Gmunden (ABZ). – Im Zementwerk Gmunden der Rohrdorfer Gruppe ist eine CO2-Membranabscheideanlage in Betrieb gegangen. Die Anlage kann laut Angaben des Unternehmens täglich bis zu einer halben Tonne CO2 zurückgewinnen, das gereinigt und zu Ameisensäure umgewandelt wird.
Die Anlage entstand im Rahmen des Verbundprojekts ZEUS (Zero Emissions through Sector Coupling), in dem verschiedene Partner diverse Technologien zur Rückgewinnung und Nutzung von CO2 sektorübergreifend testen. Ziel ist es, diese für verschiedene Industriezweige zu optimieren.
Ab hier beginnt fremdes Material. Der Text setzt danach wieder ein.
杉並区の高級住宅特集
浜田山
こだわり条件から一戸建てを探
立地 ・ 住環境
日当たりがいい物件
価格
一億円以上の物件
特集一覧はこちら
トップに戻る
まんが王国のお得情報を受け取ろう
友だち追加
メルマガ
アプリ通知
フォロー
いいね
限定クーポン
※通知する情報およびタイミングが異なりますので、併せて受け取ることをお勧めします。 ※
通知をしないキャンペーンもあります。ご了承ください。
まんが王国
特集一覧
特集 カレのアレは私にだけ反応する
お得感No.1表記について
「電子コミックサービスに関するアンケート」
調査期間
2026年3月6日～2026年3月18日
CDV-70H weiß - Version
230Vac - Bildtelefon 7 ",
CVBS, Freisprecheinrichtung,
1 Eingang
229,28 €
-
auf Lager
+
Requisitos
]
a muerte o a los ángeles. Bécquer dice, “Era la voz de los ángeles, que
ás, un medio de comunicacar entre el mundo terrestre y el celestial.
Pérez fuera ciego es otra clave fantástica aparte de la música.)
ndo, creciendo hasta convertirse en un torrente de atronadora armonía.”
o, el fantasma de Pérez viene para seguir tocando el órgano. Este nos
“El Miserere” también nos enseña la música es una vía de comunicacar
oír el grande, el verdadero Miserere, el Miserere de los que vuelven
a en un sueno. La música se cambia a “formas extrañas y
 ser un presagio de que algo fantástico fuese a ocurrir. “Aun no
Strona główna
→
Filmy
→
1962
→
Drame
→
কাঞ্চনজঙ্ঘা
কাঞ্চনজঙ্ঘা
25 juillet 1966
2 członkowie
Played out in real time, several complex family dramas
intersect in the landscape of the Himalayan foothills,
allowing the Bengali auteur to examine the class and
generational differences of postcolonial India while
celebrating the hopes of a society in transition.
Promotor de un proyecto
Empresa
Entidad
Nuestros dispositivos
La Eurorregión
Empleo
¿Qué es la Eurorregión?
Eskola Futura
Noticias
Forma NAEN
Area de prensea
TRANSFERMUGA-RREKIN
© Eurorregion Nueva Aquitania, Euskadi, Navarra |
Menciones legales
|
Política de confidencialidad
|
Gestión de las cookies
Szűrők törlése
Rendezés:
Der Bau der Anlage startete im Oktober 2024 in Zusammenarbeit mit dem Technologiekonzern Andritz und dem Unternehmen Gaseo. Ende März 2025 wurde sie fertiggestellt und an den Abgasweg sowie die SCR-Pilotanlage des Gmundner Zementwerks angeschlossen. Die Erprobung im Realbetrieb soll bis 2027 erfolgen.
Bevor Kohlenstoffdioxid in Ameisensäure umgewandelt werden kann, muss es vom Rauchgas abgetrennt werden. Die im Werk Gmunden eingesetzte Membrantechnologie wird nach Unternehmensangaben erstmals in der österreichischen Zementindustrie getestet. Das Rauchgas wird durch zylinderförmige Membranmodule geleitet, in deren Inneren sich spiralförmig aufgewickelte Membrane befinden.
Die Membrane ähneln laut Rohrdorfer der Filtermatte eines Küchendunstabzugs, verfügen aber dank der besonderen Anordnung über eine wesentlich größere Oberfläche. Damit sei eine schnelle und selektive Abtrennung des CO2 auf kleinstem Raum möglich. Die CO2-Abscheidung mittels Membrantechnologie erfolgt in einem von Andritz entwickelten und gebauten Container, die Ameisensäureproduktion in einer von Gaseo und Rohrdorfer entwickelten Tischanlage.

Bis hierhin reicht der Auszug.